The primary function of climate fiction is not to convince us to do something about climate change—that remains a job primarily for activists, scientists and politicians. Rather, fiction can help us learn how to live in a world increasingly altered by our actions—and to imagine new ways of living that might reduce the harm we do. In Gold Fame Citrus, the dune sea essentially creates its own culture, its mysterious pull (whether physical, metaphysical or merely psychological is not entirely clear) collecting a band of outcasts with a charismatic leader who makes of desert life a kind of new religion. In Mad Max: Fury Road, a handful of female rebels, led by the heroic Imperator Furiosa, kill Immortan Joe and take over his water supply.

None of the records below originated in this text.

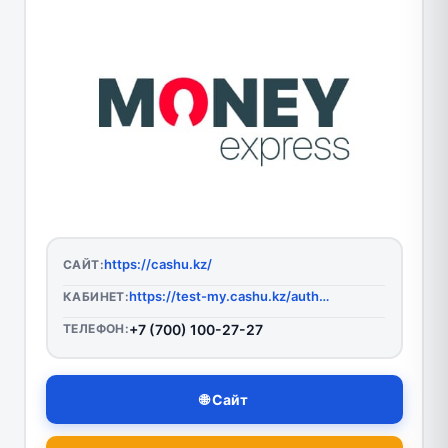
https://cashu.kz/
САЙТ:
https://test-my.cashu.kz/auth/login
КАБИНЕТ:
ТЕЛЕФОН:
+7 (700) 100-27-27
🌐 Сайт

Neither is exactly a hopeful story. Levi Zabriskie, the desert cult leader in Gold Fame Citrus, is a liar and a manipulator, and the fate of his followers remains uncertain at the end of the novel. The conclusion of Fury Road is more triumphant, but even the benevolent Furiosa will have to rule over a blasted country, where her fabled “green place” has become a dark mudscape traversed by creepy beings on stilts. What the best of climate fiction offers is not reassurance but examples, stories of people continuing to live once life as we know it is over. Post-apocalyptic fiction takes place, by definition, after the worst has already happened; the apocalypse is the beginning, not the end, of the story.

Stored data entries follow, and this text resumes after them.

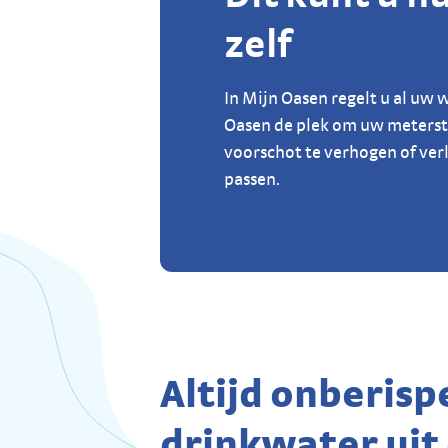
zelf
In Mijn Oasen regelt u al uw 
Oasen de plek om uw meterst
voorschot te verhogen of ver
passen.
Altijd onberispe
drinkwater uit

There’s still time, I hope, to avert the worst of climate fiction’s nightmares. But even if we don’t find ourselves lost in the sand dunes in our lifetimes, we will surely need to rethink the way we live, perhaps radically so. I don’t know if I agree with Kingsnorth and Hine that we will have to become “uncivilized.” But we will have to change what civilization means. Some of these changes may be painful. Many will feel strange. As we make them, it is useful to be told that humans could live on a sand dune, in a wasteland, in a spaceship aimed at the sun. It might behoove us to make some modifications now, before we are forced into much more drastic transformations.
I wrote America Pacifica because I wanted to imagine a time when humans would be morally tested, when dire circumstances would make heroes or villains of us all. Now that time has come: We are being tested, every day. I, along with many readers, look to fiction to find ways we might pass that test.